Wait! Don't skip this section just because it talks about the specification. We're not talking about a kilo of tree pulp. The FHIR web site and standard specification are one and the same. The web site is built from the resource specifications, documentation, sample resources (e.g. FHIR core Family History, Medication, Patient, etc.). In fact, the web site build will fail if any of the sample resources are found to be invalid compared to their purported resource or profile. That goes a long way to make sure what you read on that particular web site, with cross links to other resources, data elements, code sets, etc., is actually accurate. (If you're a fan of reading from tree pulp, or are bandwidth constrained, there is even a self-contained zip file download of the entire site.)

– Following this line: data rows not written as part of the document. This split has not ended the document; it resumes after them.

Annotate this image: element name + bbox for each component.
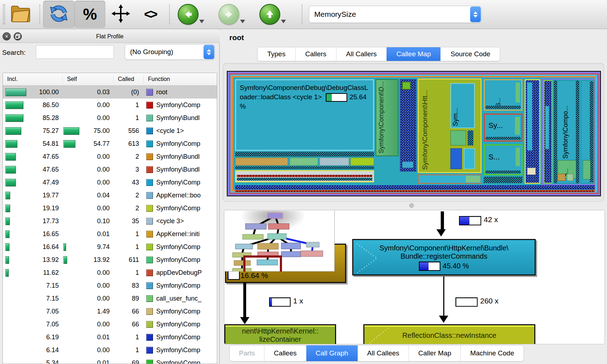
graph-view-tab[interactable]: Machine Code	[461, 345, 524, 361]
treemap-block-sym[interactable]: Sym...	[450, 83, 475, 128]
graph-view-tab[interactable]: Parts	[230, 345, 264, 361]
table-row[interactable]: 47.65 0.00 3 Symfony\Bundl	[3, 163, 217, 176]
forward-dropdown-caret[interactable]	[240, 20, 245, 23]
self-value: 0.00	[97, 179, 110, 186]
function-color-icon	[146, 115, 153, 121]
table-row[interactable]: 6.19 0.01 1 Symfony\Comp	[3, 331, 217, 344]
treemap-cell[interactable]	[418, 174, 482, 184]
function-name: Symfony\Bundl	[156, 153, 200, 161]
detail-tab[interactable]: Source Code	[441, 47, 500, 61]
detail-tab[interactable]: Callee Map	[387, 47, 441, 61]
treemap-cell[interactable]	[290, 158, 318, 166]
treemap-block-httpkernel[interactable]: Symfony\Component\Htt... Sym...	[418, 78, 482, 173]
toolbar-drag-handle[interactable]	[3, 4, 5, 24]
back-button[interactable]	[178, 4, 204, 25]
tab-label: Types	[267, 50, 286, 58]
search-input[interactable]	[36, 45, 114, 59]
table-row[interactable]: 19.19 0.00 2 Symfony\Comp	[3, 202, 217, 215]
call-graph-node-newinstance[interactable]: ReflectionClass::newInstance	[363, 324, 535, 344]
call-graph-pane[interactable]: 16.64 %	[224, 210, 605, 344]
graph-view-tab[interactable]: Caller Map	[409, 345, 461, 361]
incl-value: 47.65	[43, 153, 59, 161]
table-row[interactable]: 47.65 0.00 2 Symfony\Bundl	[3, 150, 217, 163]
treemap-cell[interactable]	[464, 148, 475, 169]
function-color-icon	[146, 89, 153, 96]
treemap-cell[interactable]	[350, 158, 374, 166]
incl-value: 6.14	[46, 346, 59, 354]
treemap-cell[interactable]	[450, 130, 466, 145]
reload-button[interactable]	[43, 1, 75, 28]
self-value: 0.00	[97, 282, 110, 289]
table-row[interactable]: 75.27 75.00 556 <cycle 1>	[3, 124, 217, 137]
table-row[interactable]: 47.49 0.00 43 Symfony\Comp	[3, 176, 217, 189]
table-row[interactable]: 100.00 0.03 (0) root	[3, 86, 217, 99]
table-row[interactable]: 16.65 0.01 1 AppKernel::initi	[3, 227, 217, 240]
treemap-block-compo[interactable]: Symfony\Compo... S...	[554, 80, 579, 183]
treemap-block-debug-vertical[interactable]: Symfony\Component\D...	[376, 79, 398, 156]
called-value: 1	[113, 331, 143, 344]
callee-map-groupbox: Symfony\Component\Debug\DebugClassLoader…	[223, 63, 604, 202]
open-file-button[interactable]	[7, 2, 34, 27]
grouping-selector[interactable]: (No Grouping)	[125, 44, 215, 60]
close-dock-button[interactable]: ×	[3, 32, 11, 40]
move-button[interactable]	[107, 2, 134, 27]
table-row[interactable]: 19.77 0.04 2 AppKernel::boo	[3, 189, 217, 202]
table-row[interactable]: 11.62 0.00 1 appDevDebugP	[3, 266, 217, 279]
table-row[interactable]: 7.15 0.00 83 Symfony\Comp	[3, 279, 217, 292]
call-graph-overview-minimap[interactable]	[225, 211, 335, 272]
treemap-block-s1[interactable]: S...	[484, 79, 522, 111]
table-row[interactable]: 16.64 9.74 1 Symfony\Comp	[3, 240, 217, 253]
detail-tab[interactable]: Callers	[296, 47, 336, 61]
callee-treemap[interactable]: Symfony\Component\Debug\DebugClassLoader…	[227, 71, 601, 196]
table-row[interactable]: 7.05 1.49 66 Symfony\Comp	[3, 305, 217, 318]
treemap-cell[interactable]	[235, 170, 374, 182]
table-row[interactable]: 17.73 0.10 35 <cycle 3>	[3, 215, 217, 227]
treemap-section[interactable]: Symfony\Compo... S...	[542, 78, 595, 185]
called-value: 1	[113, 266, 143, 279]
pane-splitter-handle[interactable]	[409, 203, 414, 208]
table-row[interactable]: 7.15 0.00 89 call_user_func_	[3, 292, 217, 305]
graph-view-tab[interactable]: All Callees	[358, 345, 409, 361]
treemap-cell[interactable]	[450, 148, 462, 169]
detail-tab[interactable]: All Callers	[336, 47, 387, 61]
table-row[interactable]: 13.92 13.92 611 Symfony\Comp	[3, 253, 217, 266]
call-graph-node-initializecontainer[interactable]: nent\HttpKernel\Kernel:: lizeContainer	[224, 324, 336, 344]
call-graph-node-registercommands[interactable]: Symfony\Component\HttpKernel\Bundle\ Bun…	[352, 239, 536, 276]
graph-view-tabs: Parts Callees Call Graph All Callees Cal…	[229, 345, 524, 361]
called-value: 83	[113, 279, 143, 292]
treemap-block-sy[interactable]: Sy...	[484, 114, 522, 142]
column-header-called[interactable]: Called	[114, 75, 144, 83]
percent-toggle-button[interactable]: %	[75, 1, 105, 28]
relative-cost-button[interactable]: <>	[137, 2, 163, 27]
treemap-cell[interactable]	[581, 80, 594, 183]
forward-button[interactable]	[219, 4, 245, 25]
treemap-cell[interactable]	[235, 158, 288, 166]
event-type-selector[interactable]: MemorySize	[309, 6, 482, 23]
column-header-incl[interactable]: Incl.	[3, 75, 63, 83]
back-dropdown-caret[interactable]	[199, 20, 204, 23]
up-button[interactable]	[259, 4, 286, 25]
treemap-cell[interactable]	[400, 79, 416, 172]
graph-view-tab[interactable]: Call Graph	[306, 345, 358, 361]
incl-bar	[5, 192, 10, 199]
column-header-self[interactable]: Self	[63, 75, 114, 83]
incl-value: 19.77	[43, 192, 59, 199]
treemap-block-debugclassloader[interactable]: Symfony\Component\Debug\DebugClassLoader…	[235, 79, 374, 151]
node-label: ReflectionClass::newInstance	[402, 331, 496, 340]
table-row[interactable]: 54.81 54.77 613 Symfony\Comp	[3, 137, 217, 150]
table-row[interactable]: 86.50 0.00 1 Symfony\Comp	[3, 99, 217, 111]
table-row[interactable]: 7.05 0.00 66 Symfony\Comp	[3, 318, 217, 331]
detail-tab[interactable]: Types	[258, 47, 296, 61]
table-row[interactable]: 5.34 0.01 69 Symfony\Comp	[3, 356, 217, 364]
up-dropdown-caret[interactable]	[281, 20, 286, 23]
float-dock-button[interactable]	[14, 32, 22, 40]
treemap-block-s2[interactable]: S...	[484, 144, 522, 175]
edge-count-label: 1 x	[293, 297, 303, 305]
table-row[interactable]: 85.28 0.00 1 Symfony\Bundl	[3, 111, 217, 124]
column-header-function[interactable]: Function	[144, 75, 217, 83]
table-row[interactable]: 6.14 0.00 1 Symfony\Comp	[3, 344, 217, 356]
graph-view-tab[interactable]: Callees	[264, 345, 306, 361]
self-value: 54.77	[94, 140, 110, 148]
treemap-cell[interactable]	[525, 79, 540, 184]
treemap-cell[interactable]	[320, 158, 349, 166]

Just as an example, here is how to find the Family History resource and a supplementary profile that is a first pass at matching the V3 Family History message:

  1. Go to http://hl7.org/fhir
  2. Click on Resources in the red navigation bar along the top.
  3. Click on Family History, either in the General Clinical set, or the alphabetical list further down the page.
  4. Explore the Content, Examples, Formal Definitions and Profiles tabs.
  5. To get to the V3 style profile, click on the Profiles tab.
  6. Click on the sole profile, GeneticPedigree.

That outlines how to reach one particular resource, but as with the tutorials, taking the long way around instead of going directly to the final URL shows many of the side trips available.

FHIR Test Servers

Grahame Grieve's test server and the server provided by Firely are both much more than FHIR end points. They are actually user friendly web servers too. For a developer, or anyone curious about FHIR, it's fabulous to interact with sample FHIR resources. The sites can show available resources, their data elements, RESTful queries assembled from your selections, download XML and JSON representations of search resources, and even validate a resource that you created.

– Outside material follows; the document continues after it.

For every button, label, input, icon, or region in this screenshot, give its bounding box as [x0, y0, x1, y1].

Here is a quick tour of Grahame's server

  1. Go to http://test.fhir.org/r4
  2. Click on Unsecured for now, as opposed to the link that you use to test authentication & authorization.
  3. Click on Profile for the FamilyMemberHistory resource specification as defined in XML or JSON.
  4. Go back a page and click on Search for FamilyMemberHistory.
  5. You'll be presented with all the attributes in the resource, though given there are just three sample resources, don't expect all searches to yield results. Instead, just scroll down to the Submit button, press it, and see what you get.
  6. Along the top of the page is the search URL, one that you, as a developer, can use as an example. You also are given an SQL insert statement. I'm not 100% sure of how portable that is. You also get all three matching resources, any one of which you can request in the data format of your choice.

Long before you consider writing client code, take the time to explore those two sites and the other Publicly Available FHIR Servers for testing.